Copyright © 2004 O'Reilly Media, Inc. All Rights Reserved.
Programming Flash Communication Server
By Brian Lesser, Giacomo Guilizzoni, Robert Reinhardt, Joey Lott, Justin Watkins
February 2005
ISBN: 0-596-00504-0
http://www.oreilly.com/catalog/progflashcs/index.html
Available from booksellers or direct from O'Reilly Media, www.oreilly.com.

Cover image
This content is excerpted from the above-named O'Reilly publication, with permission, by agreement with ActionScript.org.

All of the processing and conversion of AMF is handled internally by the FlashCom Server (or Flash Player) and the Flash Remoting gateway, so you never have to deal with it. The NetConnection class, the base class for RTMP communications, also serves as the foundation for Remoting. A NetConnection instance on the client provides the developer interface to create the binary data and transmit it to the destination server.

Let's start with a simple example in which the Flash Player is the client. You could also run this example script inside a FlashCom application if the path to the imaginary service were correct. Example 11-1 shows how to use a NetConnection object to call a remote method on an application server with the remoting gateway installed.

Example 11-1. Flash Remoting with NetConnection

my_conn = new NetConnection(  );
my_conn.connect("http://localhost/flashservices/gateway");

response = new Object( );
response.onResult = function (result) {
  trace(result);
};

my_conn.call("services.TestService.dataEcho", response, "test message");

The first two lines should look familiar to anyone building a FlashCom connection. In this case, the URI passed to the connect( ) method refers to the remoting gateway that comes bundled with ColdFusion residing on the local host. Unlike an RTMP connection, the call to connect( ) does not actually make a connection to the server, so the call will always return true. Internally, the client (in this case, the Flash Player) checks the protocol used for the connection. If the protocol is rtmp://, rtmpt://, or rtmps://, the Flash Player immediately tries to establish a socket connection with the remote host, and the connect( ) method returns a Boolean value indicating whether the URI is valid.

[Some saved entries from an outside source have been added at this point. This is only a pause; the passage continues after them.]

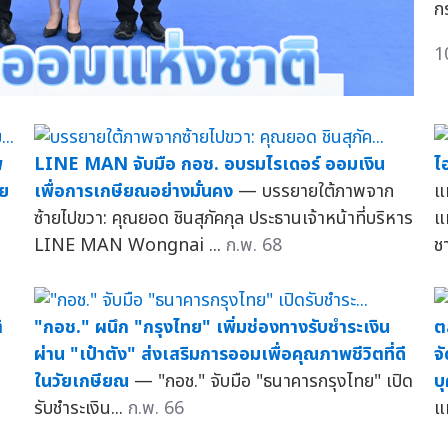
ก
1
พ
LINE MAN จับมือ กอช. อบรมไรเดอร์ ออมเงิน
ไ
ัย
เพื่อการเกษียณอย่างมั่นคง
— บรรยายใต้ภาพจาก
แ
ซ้ายไปขวา: คุณยอด ชินสุภัคกุล ประธานเจ้าหน้าที่บริหาร
แ
LINE MAN Wongnai ...
ก.พ. 68
ชา
ิ
"กอช." ผนึก "กรุงไทย" เพิ่มช่องทางรับชำระเงิน
ต
ผ่าน "เป๋าตัง" ส่งเสริมการออมเพื่อคุณภาพชีวิตที่ดี
จ
ในวัยเกษียณ
— "กอช." จับมือ "ธนาคารกรุงไทย" เปิด
บ
รับชำระเงิน...
ก.พ. 66
แ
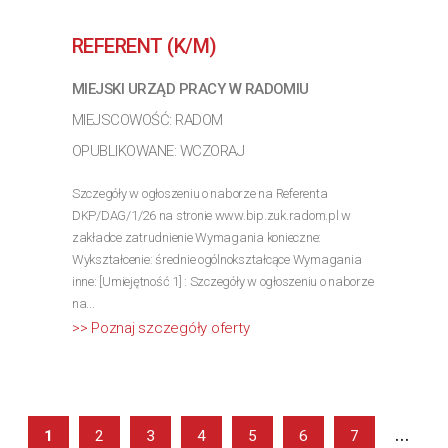
inne: [Umiejętność 1] : Szczegóły w ogłoszeniu o naborze
na...
REFERENT (K/M)
>> Poznaj szczegóły oferty
MIEJSKI URZĄD PRACY W RADOMIU
MIEJSCOWOŚĆ: RADOM
OPUBLIKOWANE: WCZORAJ
Szczegóły w ogłoszeniu o naborze na Referenta
DKP/DAG/1/26 na stronie www.bip.zuk.radom.pl w
zakładce zatrudnienie Wymagania konieczne:
Wykształcenie: średnie ogólnokształcące Wymagania
inne: [Umiejętność 1] : Szczegóły w ogłoszeniu o naborze
na...
>> Poznaj szczegóły oferty
...
1
2
3
4
5
6
7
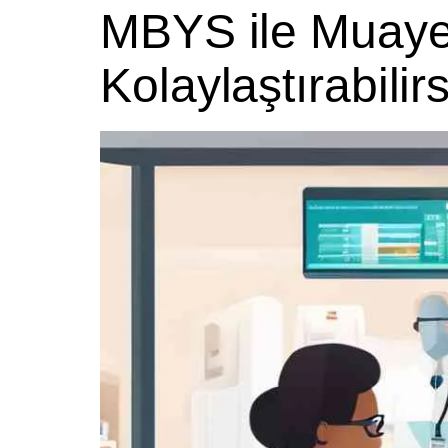
MBYS ile Muaye
Kolaylaştırabilir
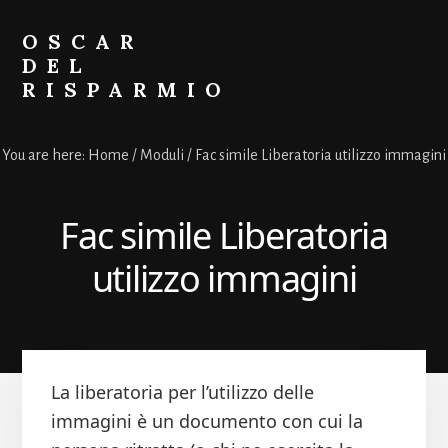
Skip
Skip
to
to
OSCAR
primary
content
DEL
sidebar
RISPARMIO
Soldi
Online
You are here:
Home
/
Moduli
/
Fac simile Liberatoria utilizzo immagini
Fac simile Liberatoria
utilizzo immagini
La liberatoria per l’utilizzo delle
immagini è un documento con cui la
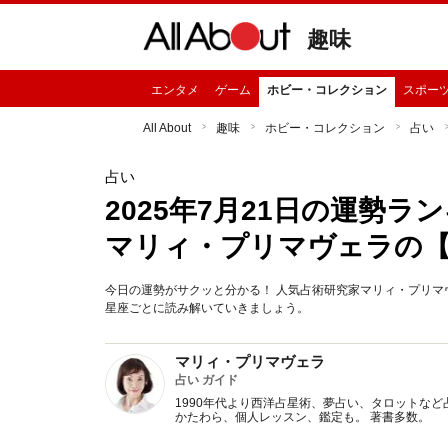
趣味
エンタメ
ゲーム
ホビー・コレクション
スポー
All About
趣味
ホビー・コレクション
占い
占い
2025年7月21日の運勢
マリィ・プリマヴェラの
今日の運勢がサクッと分かる！ 人気占術研究家マリィ・プリマヴ
星座ごとに読み解いていきましょう。
マリィ・プリマヴェラ
占い ガイド
1990年代より西洋占星術、夢占い、タロットなど
かたわら、個人レッスン、鑑定も。 著書多数。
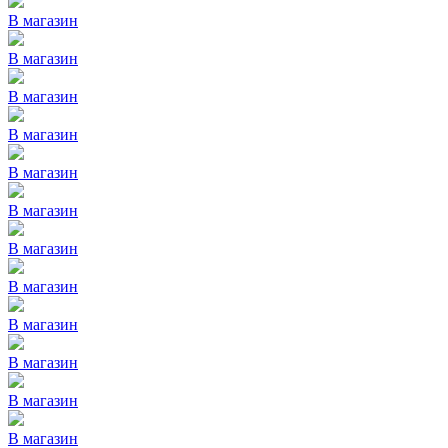
В магазин
В магазин
В магазин
В магазин
В магазин
В магазин
В магазин
В магазин
В магазин
В магазин
В магазин
В магазин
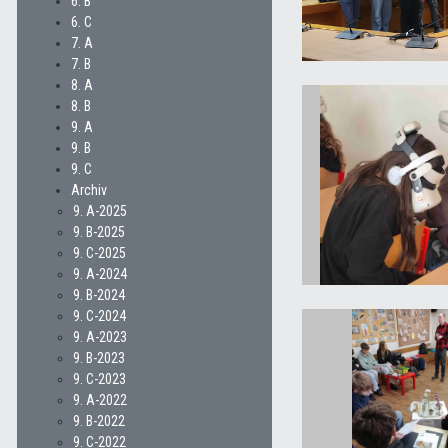
6. B
6. C
7. A
7. B
8. A
8. B
9. A
9. B
9. C
Archiv
9. A-2025
9. B-2025
9. C-2025
9. A-2024
9. B-2024
9. C-2024
9. A-2023
9. B-2023
9. C-2023
9. A-2022
9. B-2022
9. C-2022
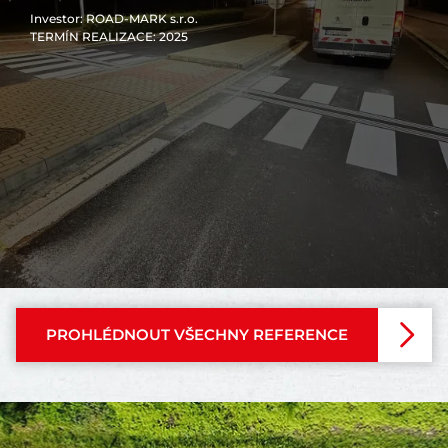
Investor
: ROAD-MARK s.r.o.
TERMÍN REALIZACE
: 2025
PROHLÉDNOUT VŠECHNY REFERENCE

If the protocol is unspecified or is anything other than rtmp, rtmpt, or rtmps, the Flash Player doesn't try to make a connection to the remote host and always returns true.

The next segment of code creates a response object (also known as a responder), named response, with an onResult( ) method to handle the response to the remote method call. When the server sends back a response, the Player automatically calls the onResult( ) method of the specified object and passes the results as a single argument. Within this body of this method is where you would either process the result or forward the result to another object for processing.

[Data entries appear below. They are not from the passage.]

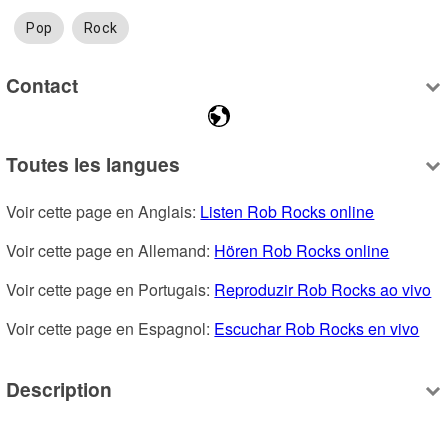
Pop
Rock
Contact
Toutes les langues
Voir cette page en Anglais: 
Listen Rob Rocks online
Voir cette page en Allemand: 
Hören Rob Rocks online
Voir cette page en Portugais: 
Reproduzir Rob Rocks ao vivo
Voir cette page en Espagnol: 
Escuchar Rob Rocks en vivo
Description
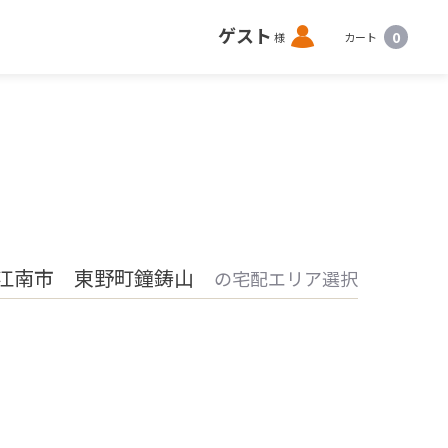
ロ
ゲスト
0
様
カート
グ
イ
ン
江南市 東野町鐘鋳山
の宅配エリア選択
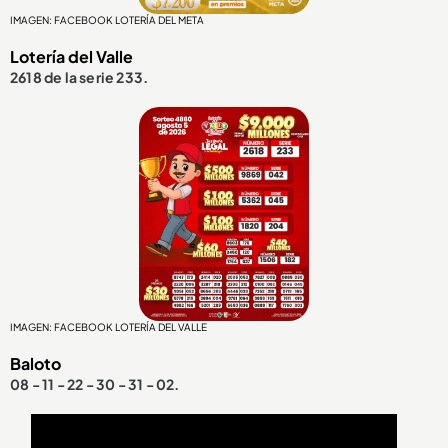
IMAGEN: FACEBOOK LOTERÍA DEL META
Lotería del Valle
2618 de la serie 233.
IMAGEN: FACEBOOK LOTERÍA DEL VALLE
Baloto
08 - 11 - 22 - 30 - 31 - 02.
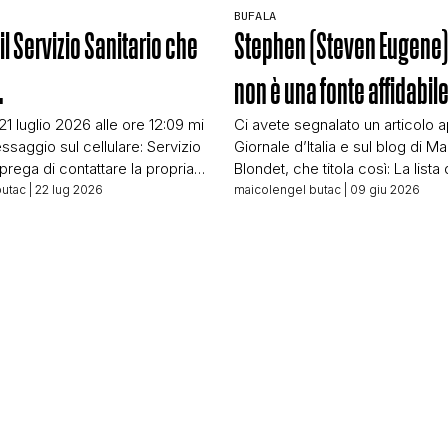
BUFALA
il Servizio Sanitario che
Stephen (Steven Eugene
…
non è una fonte affidabil
 21 luglio 2026 alle ore 12:09 mi
Ci avete segnalato un articolo a
ssaggio sul cellulare: Servizio
Giornale d’Italia e sul blog di Ma
i prega di contattare la propria
Blondet, che titola così: La lista 
 riferimento al numero
quattro anni per l’acquisto di s
butac
| 22 lug 2026
maicolengel butac
| 09 giu 2026
r comunicazioni urgenti che la
interamente composta da funzi
 Faccio il fact-checker da
ucraini… E basa tutto l’articolo s
tempo da rendermi subito
Kuhn, riportate – a quanto pare d
’è qualcosa di strano nel
fine articolo – da […]
he, non […]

The final line uses NetConnection.call( ) to invoke the remote procedure, using the following format:

NetConnection.call(remoteMethod, resultObject | null [, p1, ...pn])

The remoteMethod parameter is a dot-delimited path to the file, in which the method name is the last part of the string. Depending on the server configuration, the full path from the server root will have to be specified. The remote method format is:

topfolder.subfolder.file_no_extension.method

In Example 11-1, remoteMethod is "services.TestService.dataEcho". This means that the remote method named dataEcho( ) exists in a file named TestService.cfc (for ColdFusion) within a directory named services, which resides in the server root directory.

The resultObject parameter is the object that receives the results from the remote call. If the object has an onResult( ) method defined, it receives a single argument containing results returned by the remote method. If the remote method fails for any reason, the onStatus( ) method, if any, is called instead of onResult( ). The onStatus( ) method receives a single argument, an information object, which has a minimum of three properties: level, code, and description. These properties describe the nature of the error as well as a description of the problem. If the remote procedure does not return any results or you do not need to receive the results, you can pass null as resultObject.

In Example 11-1, resultObject was the response object previously created. The response object's onResult( ) handler simply traces the results returned from the remote method. The response object did not define an onStatus( ) method and therefore will ignore any errors returned by the method call.

The last group of arguments, (p1,...pn), are the optional parameters to supply to the remote method. In Example 11-1, the only argument was a string with the value "test message".